Range from Least Concern to Critically Endangered
Vultures are scavenging birds of prey. A typical characteristic of most vultures is a bald head, devoid of normal feathers. Vultures are found on all continents except Australia and Antarctica. There are 11 species of vultures in Africa, with the majority listed as endangered, such as the Cape Vulture (Gyps coprotheres), which has already been classified as extinct in Namibia, Swaziland and Zimbabwe. Vultures clear up to 70% of Africa’s carrion and are extremely beneficial to humans, considerably reducing the spread of diseases, some of which can be fatal.
Up to 20 years.
Population and status
In 2015, several species of vulture were ‘uplisted’ based on their rate of decline, resulting in several species being classified as endangered or critically endangered (such as the white-backed and hooded vultures). The endangered Cape Vulture population is declining throughout much of its range, with an estimated 4,700 pairs remaining.
Habitat and range
Vultures require a habitat that allows them to see or smell carrion while they soar in the sky.
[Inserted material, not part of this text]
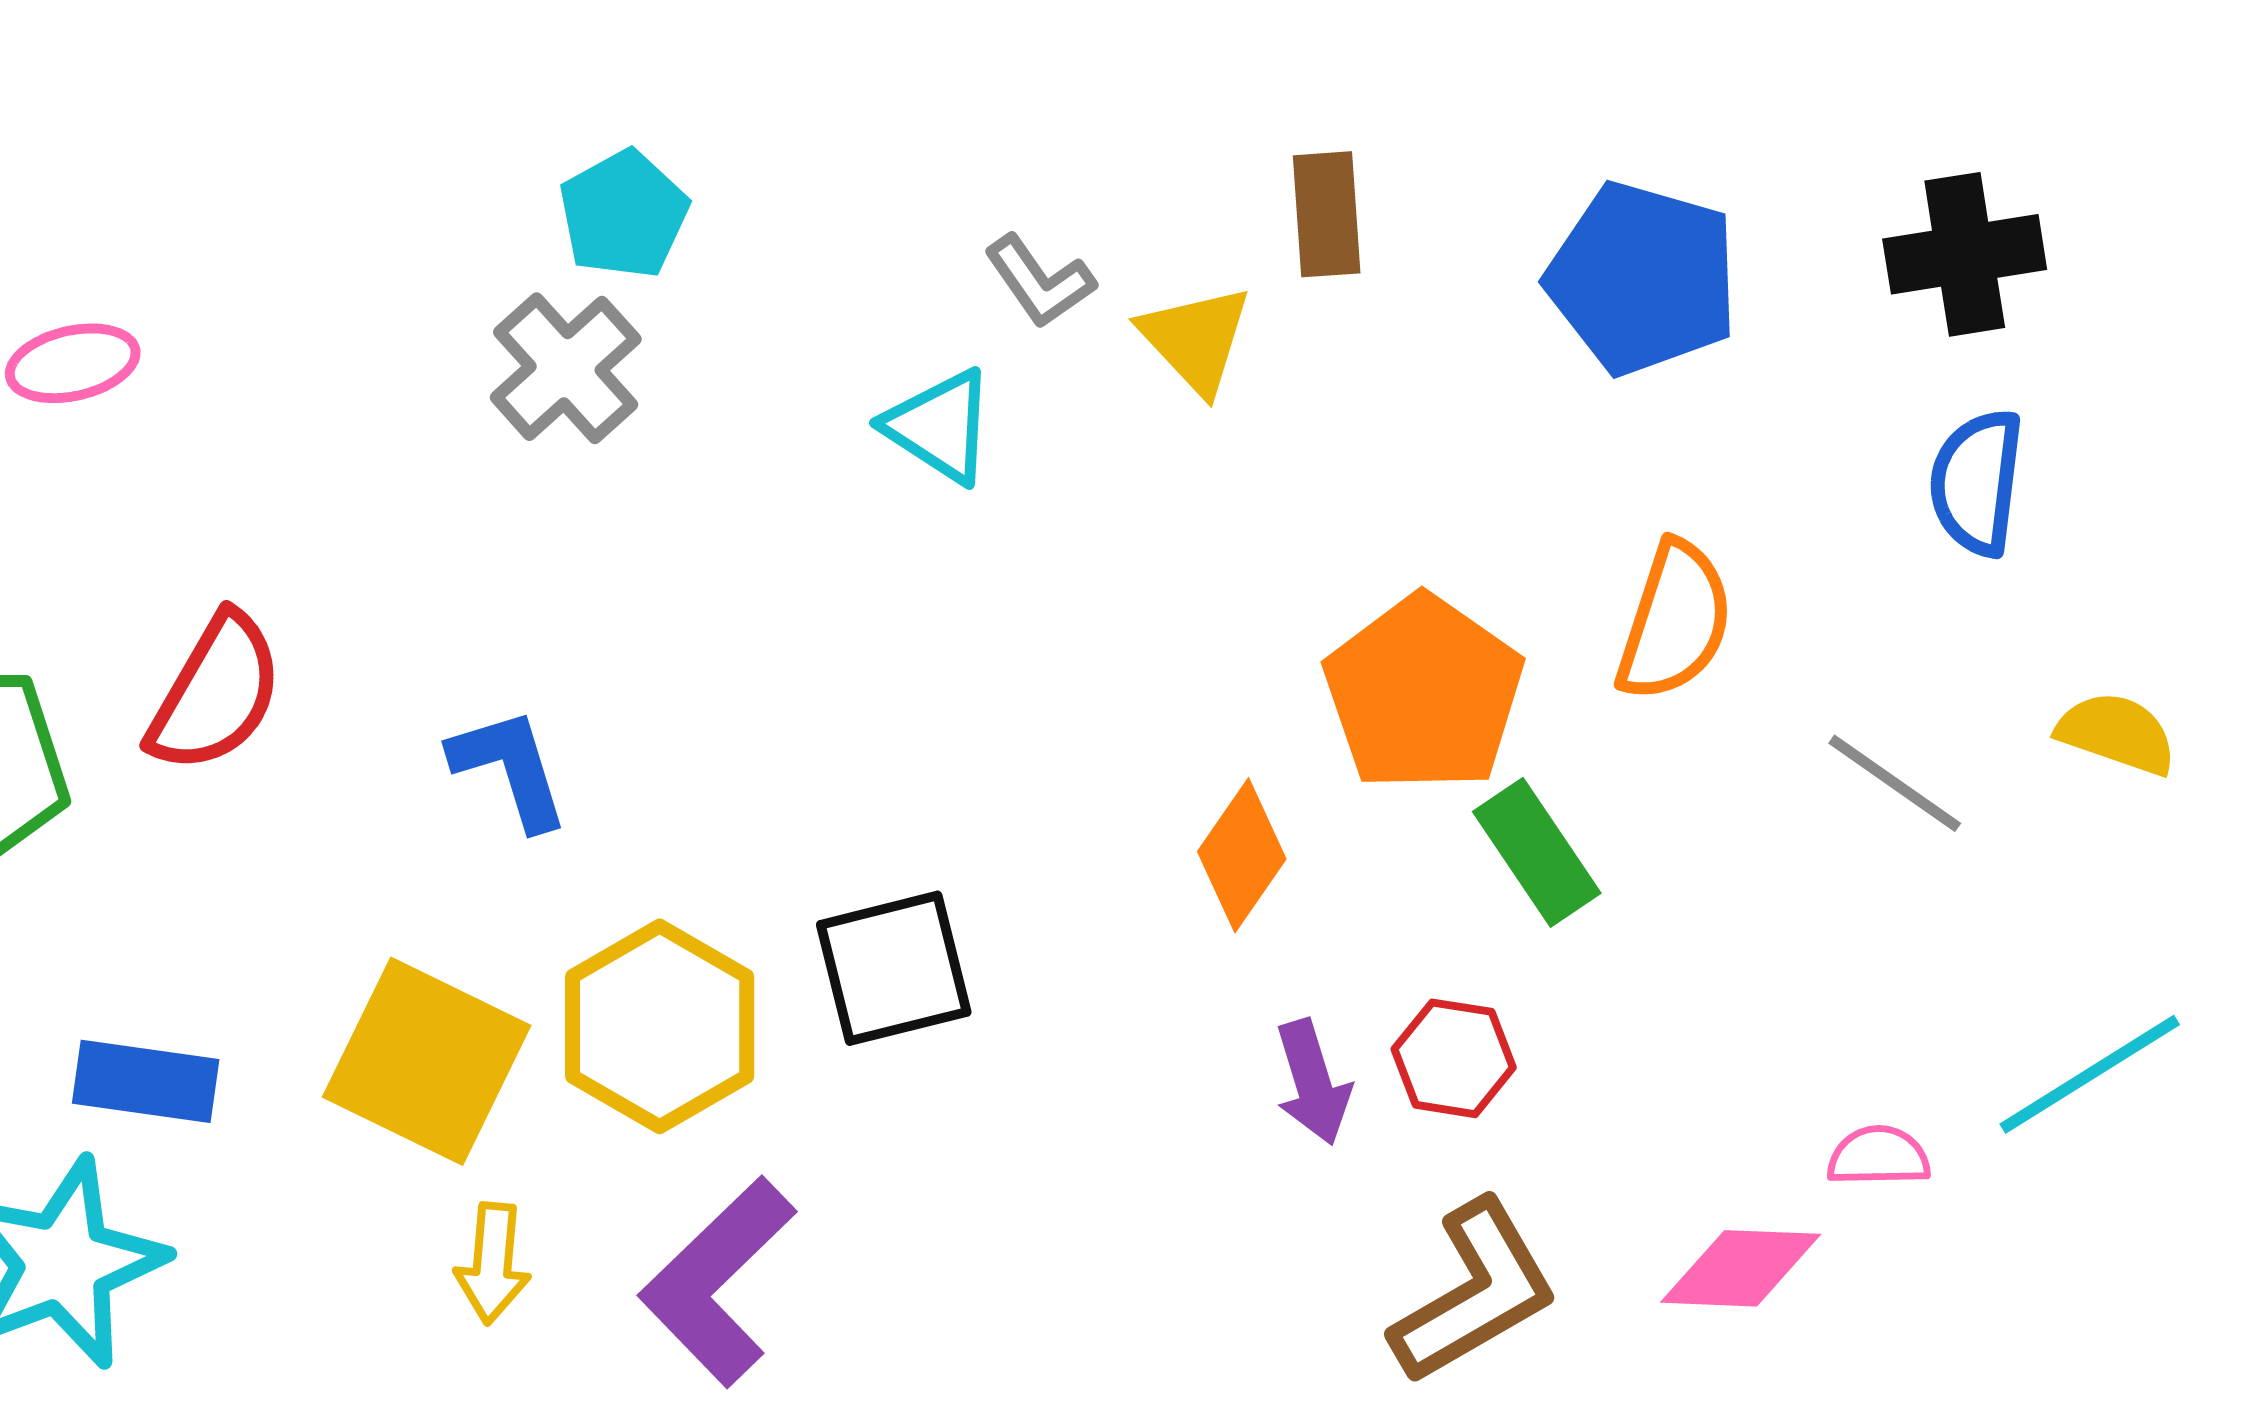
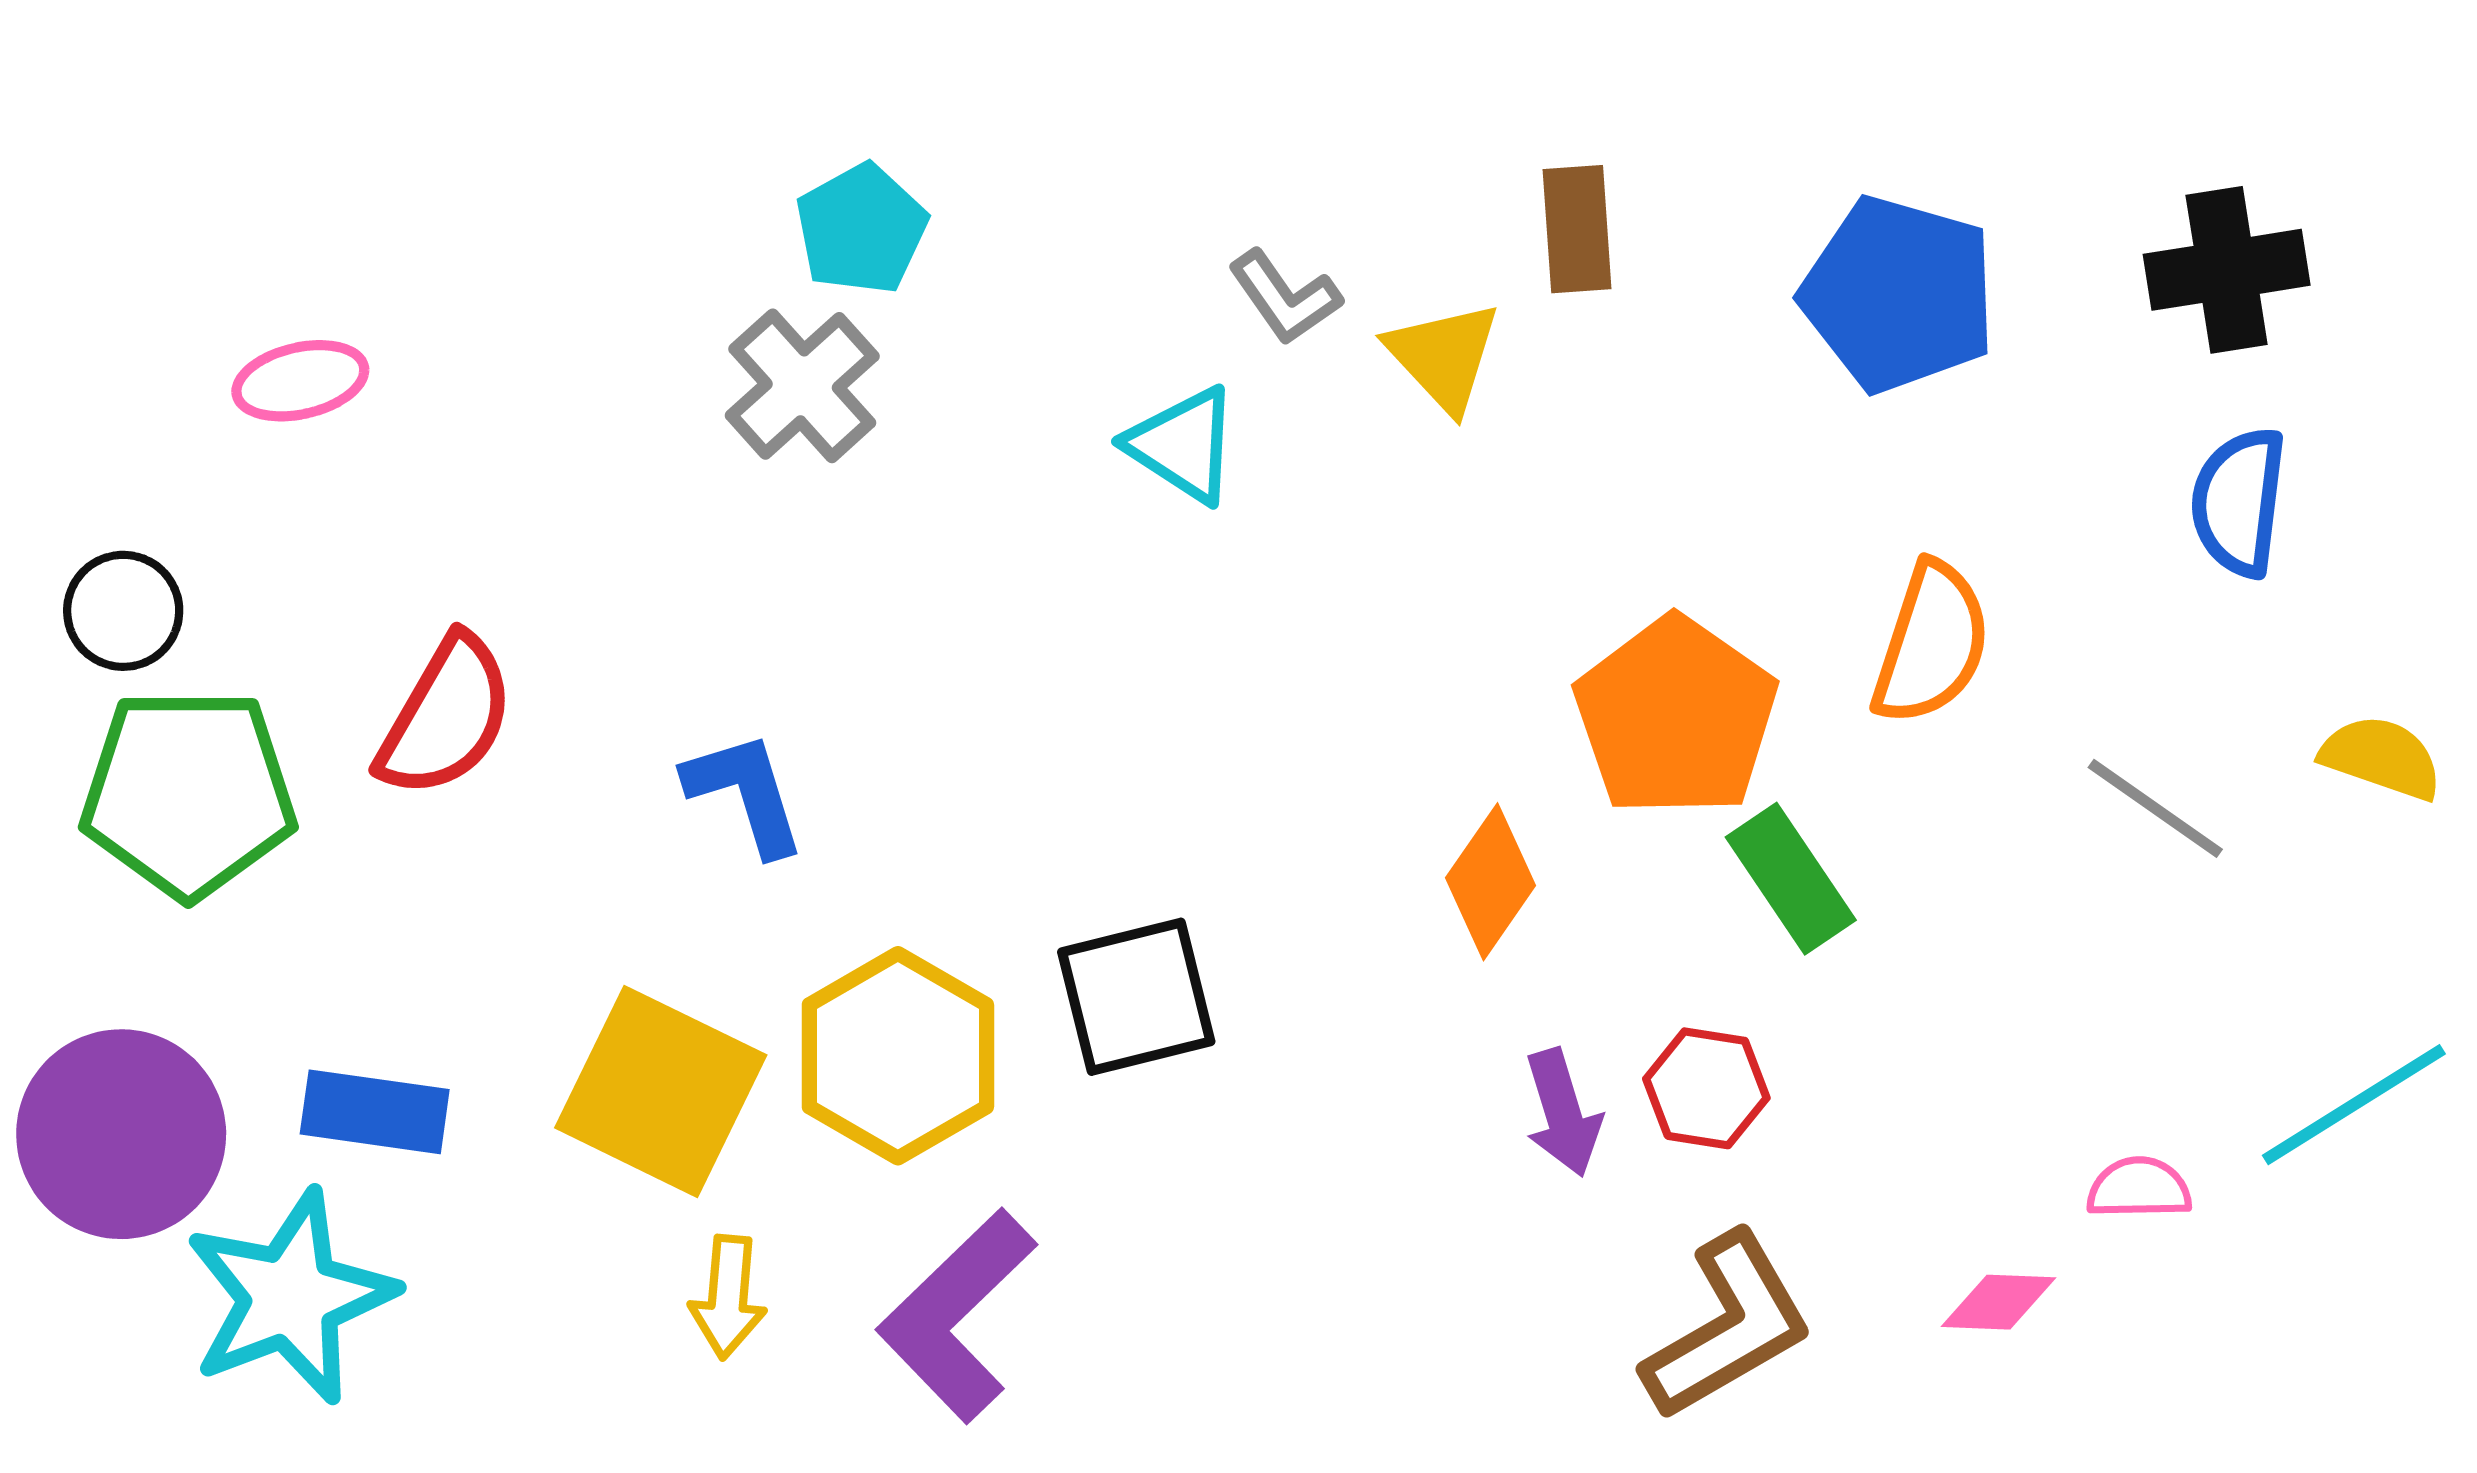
pink diamond: (1741, 1268) -> (1999, 1302), size x0.7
This usually includes savannah or plains, though some live in open mountain regions. The Cape Vulture usually breeds and roosts on cliff faces, where it can fly long distances in search of the large animal carcasses on which it specialises.
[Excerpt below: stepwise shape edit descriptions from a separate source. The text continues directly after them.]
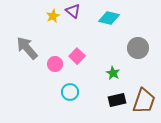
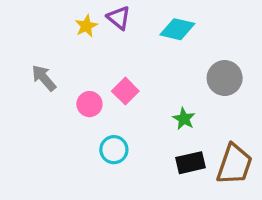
gray arrow: (27, 48) -> (44, 78), size x0.7

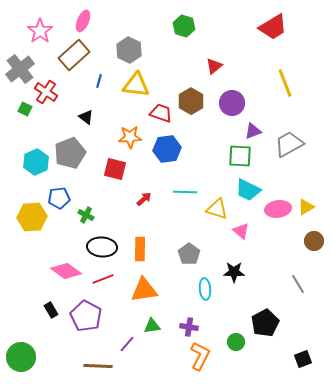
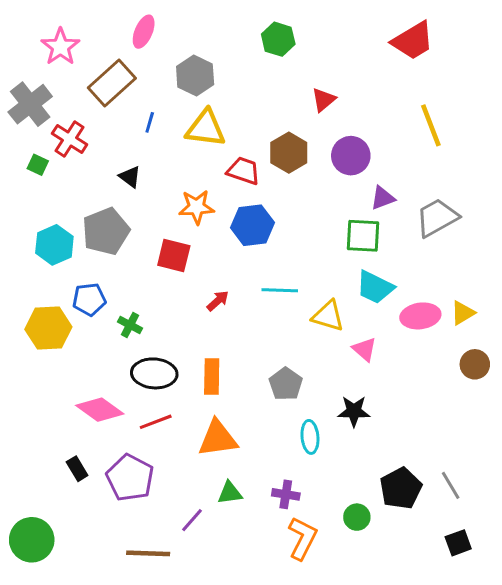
pink ellipse: (83, 21) -> (144, 32), moved
gray line: (298, 284) -> (451, 485), moved

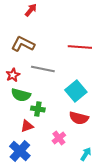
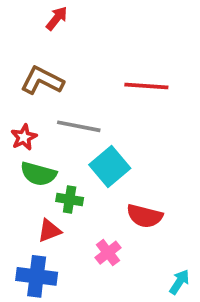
cyan square: (76, 91) -> (110, 167), moved
blue cross: (20, 151) -> (37, 276), turned -35
cyan arrow: (86, 154) -> (179, 282), moved

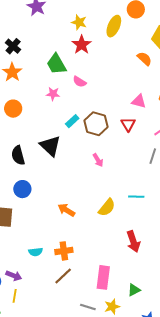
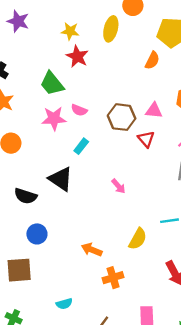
orange semicircle: (144, 59) -> (152, 60), turned 84
pink semicircle: (80, 82) -> (79, 110), moved
pink star: (53, 94) -> (54, 119), size x1.5
brown hexagon: (96, 124) -> (122, 117), moved
black semicircle: (18, 155) -> (26, 196), turned -48
orange cross: (64, 251) -> (113, 278), moved

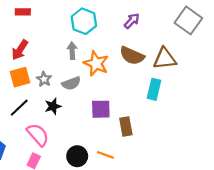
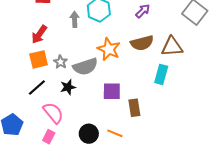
gray arrow: (72, 51) -> (75, 19), moved
brown semicircle: (132, 56) -> (142, 43), turned -40
gray semicircle: (71, 83) -> (85, 67), size x1.4

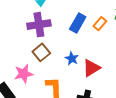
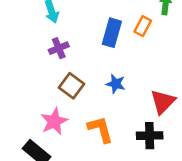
purple cross: (39, 25) -> (59, 48), size x0.6
red triangle: (91, 68) -> (163, 102), moved

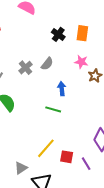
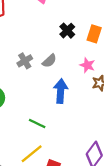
blue arrow: (62, 89) -> (61, 91), size x1.5
green line: (53, 109) -> (37, 123), moved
Although vultures are classified as birds of prey, they rarely kill other animals and are almost exclusively carrion eaters. Vultures usually feed in large groups, often with other vulture species, each having their own individual role in the feeding. Vultures are vital for keeping the natural world in balance as they clear bodies that would otherwise rot and attract insects, that in turn transmit diseases to both livestock and humans.
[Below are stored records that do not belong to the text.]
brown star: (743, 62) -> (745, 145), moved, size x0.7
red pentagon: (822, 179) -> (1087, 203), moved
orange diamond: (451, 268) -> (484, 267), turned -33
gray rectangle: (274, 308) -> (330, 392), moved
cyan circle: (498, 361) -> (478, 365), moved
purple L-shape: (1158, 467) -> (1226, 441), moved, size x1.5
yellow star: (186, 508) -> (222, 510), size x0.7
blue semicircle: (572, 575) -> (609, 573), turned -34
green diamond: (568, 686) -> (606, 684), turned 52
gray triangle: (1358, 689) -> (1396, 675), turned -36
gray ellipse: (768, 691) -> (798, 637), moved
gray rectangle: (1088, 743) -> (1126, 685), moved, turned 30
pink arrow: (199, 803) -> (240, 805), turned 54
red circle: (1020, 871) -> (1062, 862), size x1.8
Vultures are facing several threats, making their conservation a difficult task. Poisoning incidences are being regularly reported due to poison being left for pests, poachers lacing elephant or rhino carcasses to intentionally kill vultures (a single poisoned elephant carcass can result in hundreds of vulture’s deaths, wiping out an entire colony or local population), and anti-inflammatory drugs, used for livestock, which is lethal when ingested by vultures. In South Africa, power line electrocutions and collisions are the most prolific threats to vultures. Superstitious beliefs create a demand for the poaching of vultures and their parts, especially the head and feet.
A variety of conservation measures are required to protect vultures, including efforts to stop the use of toxic anti-inflammatory drugs, lobbying for changes to the structure of power lines to prevent electrocution, and raising awareness to change the image and prevent the persecution of these much-maligned birds.
For the last nine years, Tusk has been supporting VulPro, the only vulture breeding facility in Africa committed to releasing offspring into the wild.